就労資格からの永住申請では、直近5年分の住民税の課税証明書・納税証明書や、住民税を適正な時期に納めていることを証明する資料が求められます。
また、国税についても、源泉所得税、申告所得税、消費税、相続税、贈与税に係る納税証明書その3が案内されています。
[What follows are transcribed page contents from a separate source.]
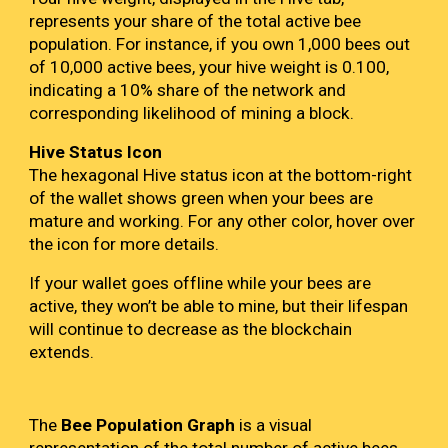
represents your share of the total active bee
population. For instance, if you own 1,000 bees out
of 10,000 active bees, your hive weight is 0.100,
indicating a 10% share of the network and
corresponding likelihood of mining a block.
Hive Status Icon
The hexagonal Hive status icon at the bottom-right
of the wallet shows green when your bees are
mature and working. For any other color, hover over
the icon for more details.
If your wallet goes offline while your bees are
active, they won’t be able to mine, but their lifespan
will continue to decrease as the blockchain
extends.
The
Bee Population Graph
is a visual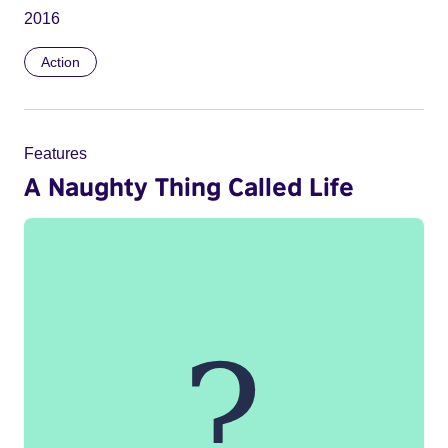
2016
Action
Features
A Naughty Thing Called Life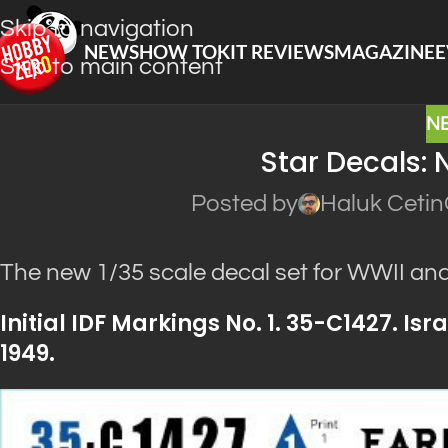
Skip to navigation
NEWS
HOW TO
KIT REVIEWS
MAGAZINE
E
Skip to main content
N
Star Decals: 
Posted by
Haluk Cetin
The new 1/35 scale decal set for WWII a
Initial IDF Markings No. 1. 35-C1427. I
1949.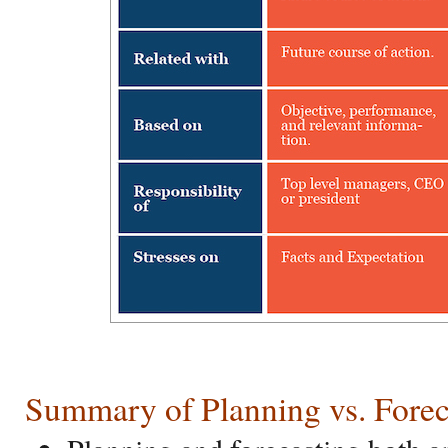
Summary of Planning vs. Forec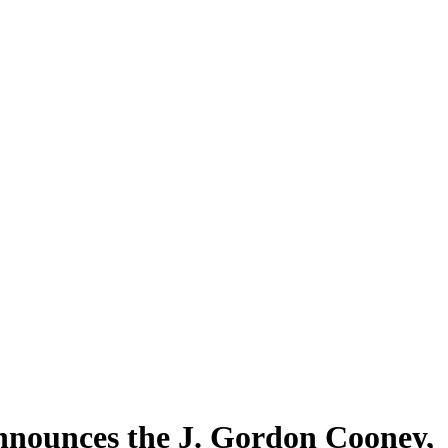
nnounces the J. Gordon Cooney,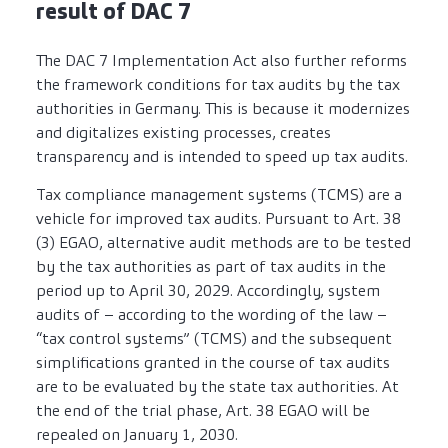
result of DAC 7
The DAC 7 Implementation Act also further reforms
the framework conditions for tax audits by the tax
authorities in Germany. This is because it modernizes
and digitalizes existing processes, creates
transparency and is intended to speed up tax audits.
Tax compliance management systems (TCMS) are a
vehicle for improved tax audits. Pursuant to Art. 38
(3) EGAO, alternative audit methods are to be tested
by the tax authorities as part of tax audits in the
period up to April 30, 2029. Accordingly, system
audits of – according to the wording of the law –
“tax control systems” (TCMS) and the subsequent
simplifications granted in the course of tax audits
are to be evaluated by the state tax authorities. At
the end of the trial phase, Art. 38 EGAO will be
repealed on January 1, 2030.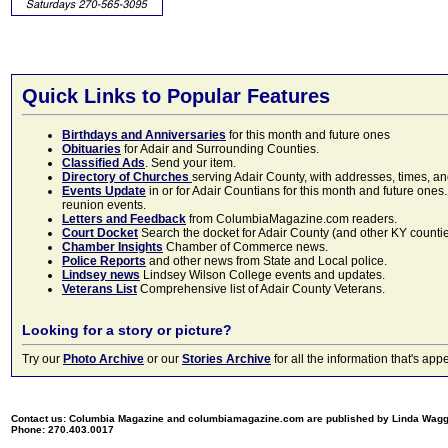
Quick Links to Popular Features
Birthdays and Anniversaries
for this month and future ones
Obituaries
for Adair and Surrounding Counties.
Classified Ads
. Send your item.
Directory of Churches
serving Adair County, with addresses, times, a
Events Update
in or for Adair Countians for this month and future ones.
reunion events.
Letters and Feedback
from ColumbiaMagazine.com readers.
Court Docket
Search the docket for Adair County (and other KY counties)
Chamber Insights
Chamber of Commerce news.
Police Reports
and other news from State and Local police.
Lindsey news
Lindsey Wilson College events and updates.
Veterans List
Comprehensive list of Adair County Veterans.
Looking for a story or picture?
Try our
Photo Archive
or our
Stories Archive
for all the information that's 
Contact us: Columbia Magazine and columbiamagazine.com are published by Linda Wag
Phone: 270.403.0017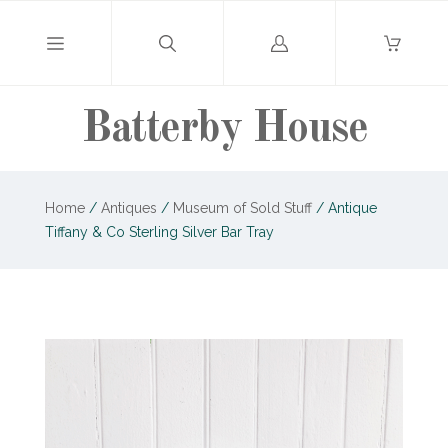
Log
in
Batterby House
Home
/
Antiques
/
Museum of Sold Stuff
/
Antique
Tiffany & Co Sterling Silver Bar Tray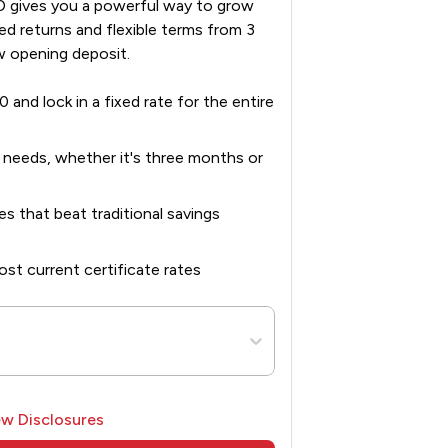
 gives you a powerful way to grow
ed returns and flexible terms from 3
w opening deposit.
0 and lock in a fixed rate for the entire
r needs, whether it's three months or
es that beat traditional savings
st current certificate rates
ew Disclosures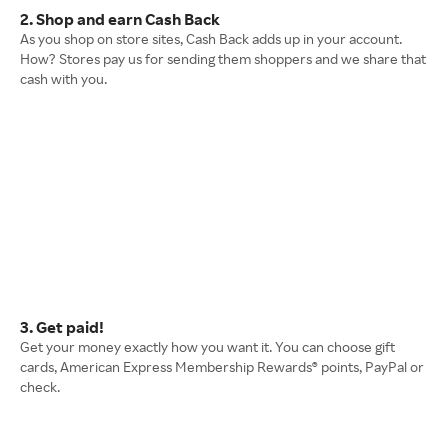
2. Shop and earn Cash Back
As you shop on store sites, Cash Back adds up in your account.
How? Stores pay us for sending them shoppers and we share that
cash with you.
3. Get paid!
Get your money exactly how you want it. You can choose gift
cards, American Express Membership Rewards® points, PayPal or
check.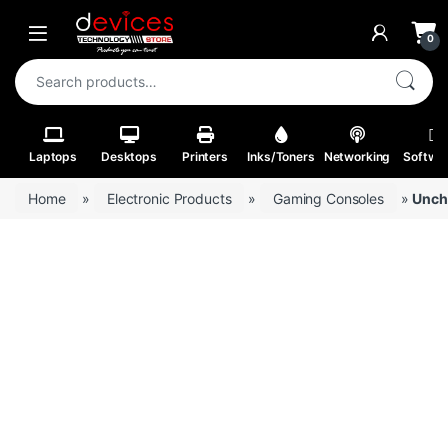
Skip to navigation
Skip to content
Open
0
Search for:
Laptops
Desktops
Printers
Inks/Toners
Networking
Softwa
Home
»
Electronic Products
»
Gaming Consoles
»
Uncha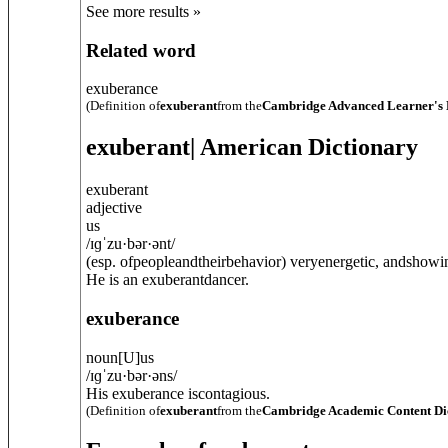
See more results »
Related word
exuberance
(Definition of
exuberant
from the
Cambridge Advanced Learner's 
exuberant
| American Dictionary
exuberant
adjective
us
/
ɪɡˈzu·bər·ənt
/
(esp. ofpeopleandtheirbehavior) veryenergetic, andshowi
He is an exuberantdancer.
exuberance
noun
[
U
]
us
/
ɪɡˈzu·bər·əns
/
His exuberance iscontagious.
(Definition of
exuberant
from the
Cambridge Academic Content Di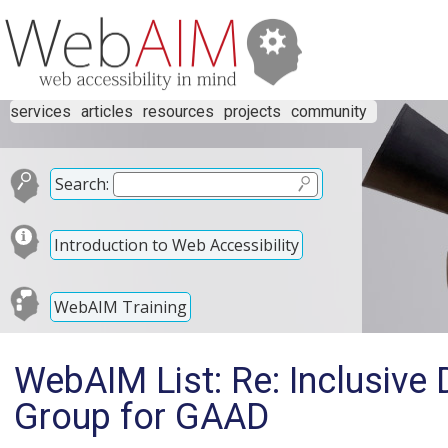
services
articles
resources
projects
community
Search:
Introduction to Web Accessibility
WebAIM Training
WebAIM List: Re: Inclusive 
Group for GAAD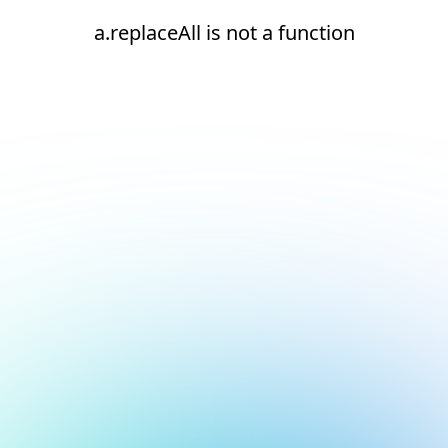
a.replaceAll is not a function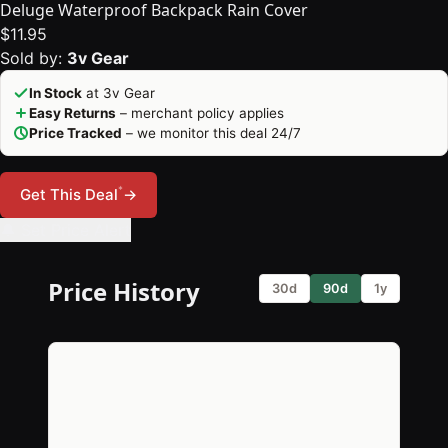
Deluge Waterproof Backpack Rain Cover
$11.95
Sold by:
3v Gear
In Stock
at 3v Gear
Easy Returns
– merchant policy applies
Price Tracked
– we monitor this deal 24/7
*
Get This Deal
→
🔔 Set Price Alert
Price History
30d
90d
1y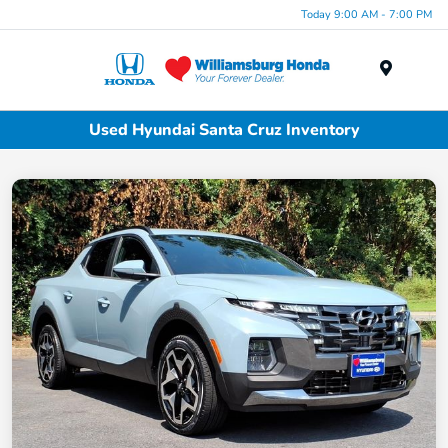
Today 9:00 AM - 7:00 PM
Menu
Used Hyundai Santa Cruz Inventory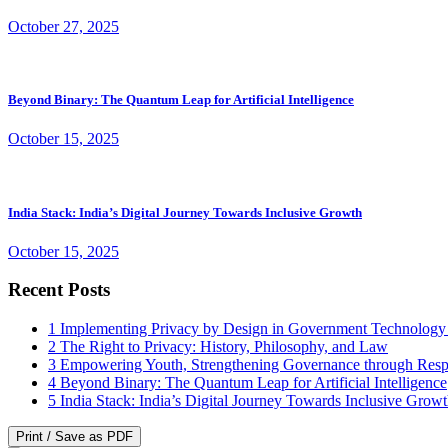
October 27, 2025
Beyond Binary: The Quantum Leap for Artificial Intelligence
October 15, 2025
India Stack: India’s Digital Journey Towards Inclusive Growth
October 15, 2025
Recent Posts
1
Implementing Privacy by Design in Government Technology
2
The Right to Privacy: History, Philosophy, and Law
3
Empowering Youth, Strengthening Governance through Resp
4
Beyond Binary: The Quantum Leap for Artificial Intelligence
5
India Stack: India’s Digital Journey Towards Inclusive Grow
Print / Save as PDF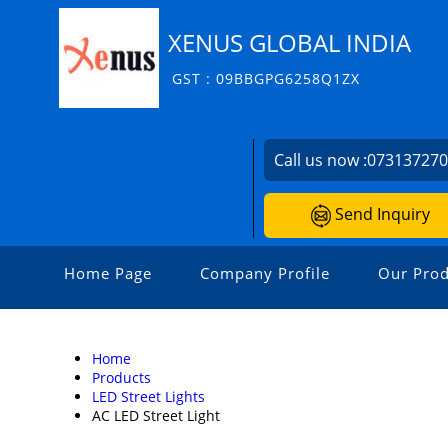
XENUS GLOBAL INDIA
GST : 09BBGPG6258Q1ZX
Call us now :
07313727
Send Inquiry
Home Page
Company Profile
Our Prod
Home
Products
LED Street Lights
AC LED Street Light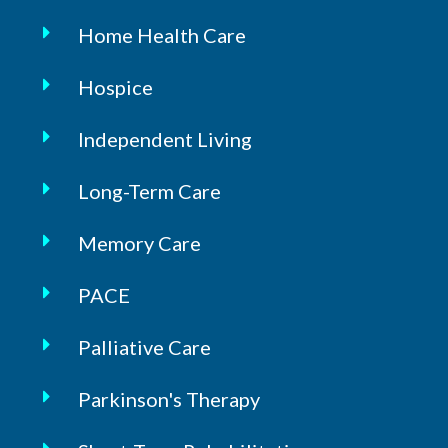
Home Health Care
Hospice
Independent Living
Long-Term Care
Memory Care
PACE
Palliative Care
Parkinson's Therapy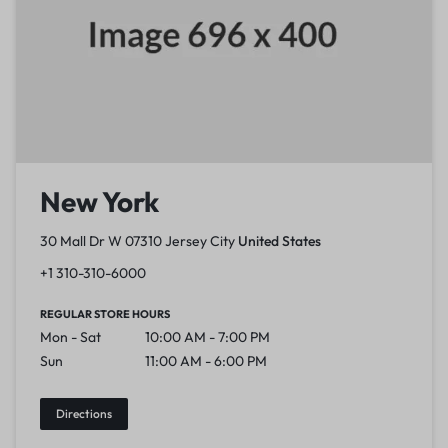
New York
30 Mall Dr W 07310 Jersey City
United States
+1 310-310-6000
REGULAR STORE HOURS
Mon - Sat
10:00 AM - 7:00 PM
Sun
11:00 AM - 6:00 PM
Directions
申請直前に未納を解消しても、期限後納付が消極的に評価される可能性があるため注意が必要です。
年金・健康保険に問題がある
年金や健康保険の未納・遅れも不許可につながりやすいポイントです。
就労資格からの永住申請では、過去2年間に加入した公的年金制度・公的医療保険制度に応じた納付状況資料が必要とされています。
特に注意が必要なのは、次のようなケースです。
- 転職期間中に国民年金が未納になっている
- 国民健康保険料を後からまとめて納めている
- 会社退職後に保険切替えをしていない
- 自営業者として年金・国保の納付が遅れている
- 会社経営者が会社の社会保険料を滞納している
素行に問題がある
永住申請では、素行が善良であることも要件の一つです。
罰金刑や拘禁刑などを受けていないこと、公的義務を適正に履行していることが国益適合要件の中でも示されています。
注意すべき例としては、次のようなものがあります。
- 重大な交通違反
- 繰り返しの交通違反
- 罰金刑
- 入管法上の届出義務違反
- 資格外活動違反
- 虚偽申請
- 税金・社会保険の不履行
家族関係や扶養関係に不整合がある
家族全員で申請する場合や、扶養家族が多い場合には、家族関係や扶養関係の整合性も重要です。
次のような場合には注意が必要です。
- 実際には扶養していない親族を扶養に入れている
- 海外扶養親族の説明が不十分
- 住民票上の世帯構成と実態が異なる
- 配偶者との別居理由を説明していない
- 子どもの親子関係資料が不足している
永住申請では、収入だけでなく、誰を扶養しているのか、その生活実態がどうなっているのかも確認されます。
よくある注意点
永住申請で不許可になりやすい典型例は、次のとおりです。
- 在留年数が不足している
- 在留期間が1年である
- 収入が不安定である
- 扶養人数に比べて収入が少ない
- 住民税を期限後に納めている
- 国民年金・国民健康保険に未納がある
- 転職・休職・無職期間を説明していない
- 交通違反や罰金歴がある
- 申請内容と実態に違いがある
- 必要書類が不足している
まとめ
永住申請で不許可になりやすい理由は、在留年数不足だけではありません。
特に重要なのは、次の点です。
- 在留年数と現在の在留期間
- 安定した収入
- 住民税・国税の納付状況
- 年金・健康保険の加入・納付状況
- 素行や交通違反
- 家族・扶養関係の整合性
- 申請内容と実態の一致
永住申請を検討する場合には、申請直前に書類をそろえるだけでなく、数年前から納税・年金・健康保険・在留状況を整えておくことが重要です。